The group were a vigilante mob whose mission was to target drug dealers but who merged in 2012 with the renegade Real IRA to form the New IRA. For those who followed these breakaway movements and their constant restructuring, challenge for leadership and name changes, there was one thing for sure – the group didn’t include the Continuity IRA.

RAAD were a violent group, often kneecapping victims, leaving pipe bombs at homes and acting heavy handed in communities – but they were also largely accused of being just another criminal gang which only targeted the dealers who didn’t pay them extortion money to operate.

The next significant link between the Regency Hotel attack and northern paramilitaries came when a Donegal man was stopped in a car, the boot of which contained three AK-47s and ammunition which Gerry ‘The Monk’ Hutch’s trial heard this week were those used on February 5.

Flowers and balloons at the Regency after David Byrne’s murder

Shane Rowan, from Killygordon in Donegal, pleaded guilty to possession of the weapons and membership of an illegal organisation styling itself on the IRA when he appeared in the Special Criminal Court and was sentenced to seven years in prison.

This week, the Hutch trial heard details of the seizure of those weapons and the arrest of Rowan. The AKs, the Special Criminal Court heard, came from the former Yugoslavia.​

​Rowan, the Hutch trial heard, had met with Jonathan Dowdall the day before the Regency in Strabane when the former Sinn Féin Councillor travelled there.

While Dowdall’s statement hasn’t been heard in full, the prosecution has indicated that it claims he had no idea what Hutch was planning when he travelled to the north on February 4 to meet with Rowan or when he booked a hotel room at the Regency that night with his father Patrick, which was used by Murray.
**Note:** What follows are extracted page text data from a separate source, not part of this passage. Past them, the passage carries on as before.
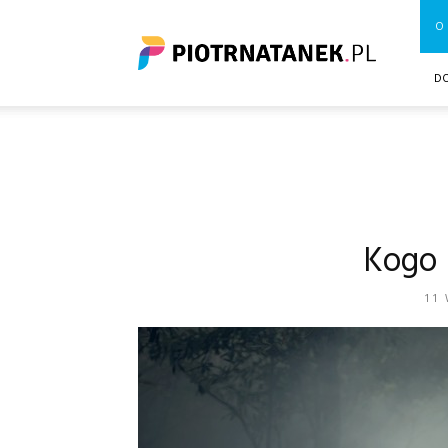
Piotrnatanek.pl
O 
D
Kogo 
11 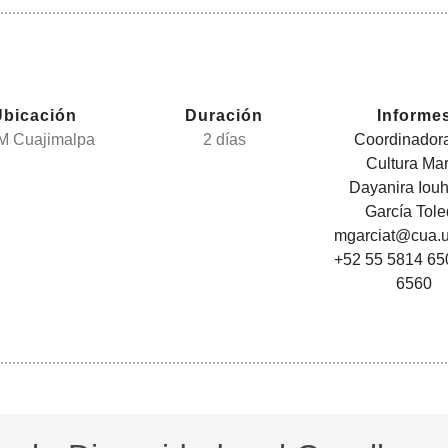
Ubicación
Duración
Informe
 Cuajimalpa
2 días
Coordinador
Cultura Mar
Dayanira Iou
García Tol
mgarciat@cua.
+52 55 5814 65
6560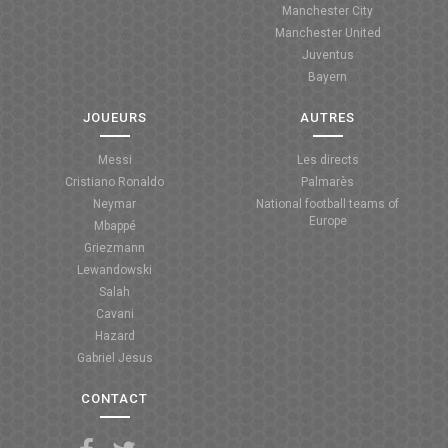
Manchester City
ANGLETERRE
Manchester United
Juventus
ESPAGNE
Bayern
ITALIE
JOUEURS
AUTRES
ALLEMAGNE
Messi
Les directs
Cristiano Ronaldo
Palmarès
RECHERCHE
Neymar
National football teams of
Europe
Mbappé
Griezmann
Lewandowski
Salah
Cavani
Hazard
Gabriel Jesus
CONTACT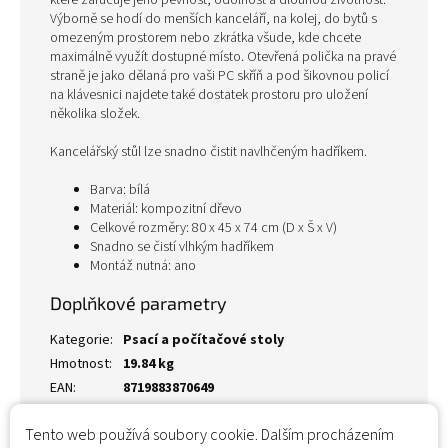
které zaručuje jeho pevnost, odolnost a dlouhou životnost.
Výborně se hodí do menších kanceláří, na kolej, do bytů s
omezeným prostorem nebo zkrátka všude, kde chcete
maximálně využít dostupné místo. Otevřená polička na pravé
straně je jako dělaná pro vaši PC skříň a pod šikovnou policí
na klávesnici najdete také dostatek prostoru pro uložení
několika složek.
Kancelářský stůl lze snadno čistit navlhčeným hadříkem.
Barva: bílá
Materiál: kompozitní dřevo
Celkové rozměry: 80 x 45 x 74 cm (D x Š x V)
Snadno se čistí vlhkým hadříkem
Montáž nutná: ano
Doplňkové parametry
Kategorie
:
Psací a počítačové stoly
Hmotnost
:
19.84 kg
EAN
:
8719883870649
Tento web používá soubory cookie. Dalším procházením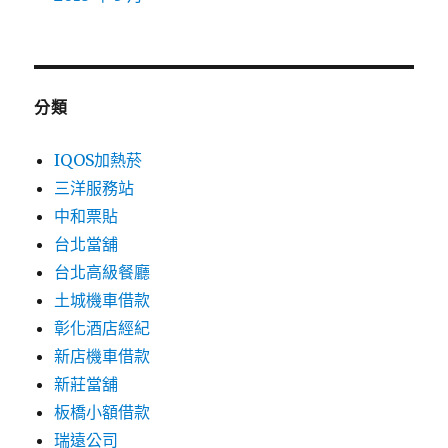
分類
IQOS加熱菸
三洋服務站
中和票貼
台北當舖
台北高級餐廳
土城機車借款
彰化酒店經紀
新店機車借款
新莊當舖
板橋小額借款
瑞遠公司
Jonathan Dowdall (pictured) received a reduced jail term because of his decision to help the prosecution in the upcoming trial of Gerard ‘The Monk’ Hutch and others over the Regency shooting

For someone so cruelly tricked into involvement in the most high-profile murder, it is hard to know why Dowdall later drove Hutch North when the State will say he made arrangements to hand back the weapons to the paramilitaries, but no doubt that explanation will come when he finally takes the witness stand.

Dowdall will claim, the court had heard, that he was simply the ‘go between’ with Hutch and the IRA and he only believed he was trying to help broker a peace deal with the Kinahan organisation when he became a central character in the Regency attack.

The dark spectre of the IRA has surrounded the Regency from the beginning but it is only this week that it moved from speculation to court record – from reportage to fact.

The State is to claim that Hutch masterminded a “false flag” to make it look like the IRA had carried out the shooting. The Prosecution will say he specifically choose “Flatcap” to stay at the hotel, as he was a known dissident, and wanted him to walk about under the numerous cameras. They will also claim that Hutch used the Dowdall father and son as they, too, were known associates of the IRA so the Regency would be linked to the paramilitaries.

The complexities of the narratives from Dowdall and the State will emerge over the coming weeks while Hutch and his co-accused are likely to point the finger of blame right back at the now protected witness.

Gerry Hutch (right) at a family funeral during the gang war

While Hutch has no conviction for membership of the IRA, Dowdall pleaded guilty to his role in a horrific kidnap and torture ordeal during which he wore a balaclava and waterboarded his victim. During the attack he repeatedly claimed he was a member of the IRA.

As the first week of the Hutch trial concluded, the mammoth job of untangling the complexities of the Regency Hotel attack has only just begun and a picture is beginning to emerge of the positions of the key characters.

In the dock, Hutch along with his co-accused Jason Bonney and Paul Murphy look relaxed, like marathon runners keeping pace in the first few kilometres but not really showing their hand.

All three have pleaded not guilty and will undoubtedly point the finger of blame at Dowdall, who got just four years in prison for facilitating the murder after the State dropped a murder charge against him.